In an embodiment, if it is determined that the data type of the sample data is not one of the basic data types (which may be an object or an array, for example) of the JSON data, step S405 is executed.
In step S405, the sub-elements in the sample data are sequentially acquired and respectively used as the sample data.
In some embodiments, if the data type of the sample data is not one of basic data types of the JSON data, the data type may be one of structure data types of the JSON data (for example, an object structure data type, and may also be an array structure data type).
In some embodiments, the structure data type data of JSON may nest the base data types and/or the structure data types.
In some embodiments, if the sample data is of a structured data type, the sample data may further include a plurality of elements, each element may be a value pair or a set (the set may be composed of value pairs and/or sets). The plurality of elements may be sequentially obtained as sample data, and steps S402 and S403 may be respectively performed.
For example, assume that the sample data is staff _ info { "name": run "," friend ": {" friend1 ": b", "friend 2": c "}", i.e. the sample data is staff _ info includes two elements: name, which is a string base data type, and friend, which is an object structure data type. Generating the value verification rule according to the sample data may include: after step S402 is executed, it is determined that the sample data staff _ info is an object structure data type; executing step S405, sequentially obtaining the name element and the friend element in the sample data staff _ info, and respectively taking the name element and the friend element as the sample data to judge; judging that the name element is one of basic data types (namely character strings) of the JSON data, and sequentially generating a type check rule and a value check rule corresponding to the name element according to the step S403 and the step S404; judging that the friend element is a structural data type, executing step S405 to sequentially acquire sub-elements friend1 and friend2 of the friend element, and repeatedly executing step S402 for each sub-element, judging that both the friend1 and the friend2 are one of basic data types of JSON data, and sequentially generating check rules (including a type check rule and a value check rule) of the friend1 and the friend2 according to step S403 and step S404.
It should be understood that the present embodiment does not limit the number of nested levels in the sample data.
For another example, the verification rule of the sample data may be generated according to the following code.
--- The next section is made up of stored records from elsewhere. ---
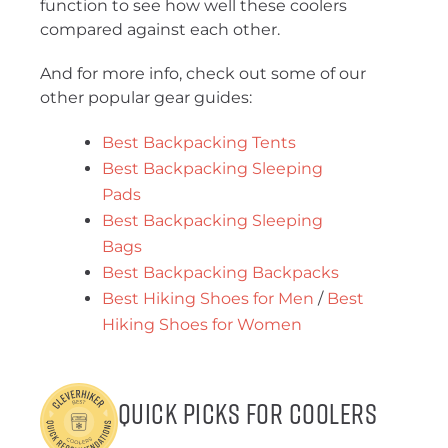
function to see how well these coolers
compared against each other.
And for more info, check out some of our
other popular gear guides:
Best Backpacking Tents
Best Backpacking Sleeping
Pads
Best Backpacking Sleeping
Bags
Best Backpacking Backpacks
Best Hiking Shoes for Men
/
Best
Hiking Shoes for Women
Quick Picks for Coolers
def AutoProduceRule (data)% defines function AutoProduceRule and inputs sample data
{rule={}
Determining whether the sample data is a basic data type of JSON data, if yes, continuing to perform the following steps
Type check rule of rule [ "type" ] ═ str (type (data))% generation field (basic data type): the data type of the data to be verified is consistent with the data type of the sample data
rule for checking value of rule [ "rule _ list" ] [ "EQUAL:" + str (data) ]% generation field (basic data type): the value of the data to be verified is equal to the value of the sample data
If the data type of the sample data is judged to be the object, continuing to execute the following steps
for key in data:% acquiring each element in sample data
Transmitting each element in the sample data into the function AutoProduceRule respectively to generate check rule of each element respectively
If the data type of the sample data is judged to be an array, continuing to execute the following steps
rule=[]
for i in range (0, len (data), 1)% respectively obtaining each element in the sample data
rule [ ] The% of each element in the sample data is respectively transmitted into a function AutoProduceRule so as to respectively generate the check rule of each element
else:
If the sample data is judged to belong to neither the basic data Type nor the JSON data structure data Type of the JSON data, an error information prompt is generated.
return rule}
In some other embodiments, a check rule including only a type check rule may be generated according to sample data, and a check rule including only a value check rule may also be generated.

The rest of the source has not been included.